All of the data below should be written out again exactly.

━━━━━ DATASET SECTION ━━━━━

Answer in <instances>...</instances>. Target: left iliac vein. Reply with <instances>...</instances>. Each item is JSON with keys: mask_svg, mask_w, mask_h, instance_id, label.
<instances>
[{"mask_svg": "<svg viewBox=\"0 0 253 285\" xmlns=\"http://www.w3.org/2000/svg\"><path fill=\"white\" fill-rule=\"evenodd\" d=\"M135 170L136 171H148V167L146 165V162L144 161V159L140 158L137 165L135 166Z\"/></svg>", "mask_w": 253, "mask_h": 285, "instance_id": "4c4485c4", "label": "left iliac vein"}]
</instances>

━━━━━

SOLUTION TO THIS TASK:
Answer in <instances>...</instances>. Target: left iliac vein. Reply with <instances>...</instances>. Each item is JSON with keys: mask_svg, mask_w, mask_h, instance_id, label.
<instances>
[{"mask_svg": "<svg viewBox=\"0 0 253 285\" xmlns=\"http://www.w3.org/2000/svg\"><path fill=\"white\" fill-rule=\"evenodd\" d=\"M135 170L136 171H148V167L146 165V162L144 161V159L140 158L137 165L135 166Z\"/></svg>", "mask_w": 253, "mask_h": 285, "instance_id": "4c4485c4", "label": "left iliac vein"}]
</instances>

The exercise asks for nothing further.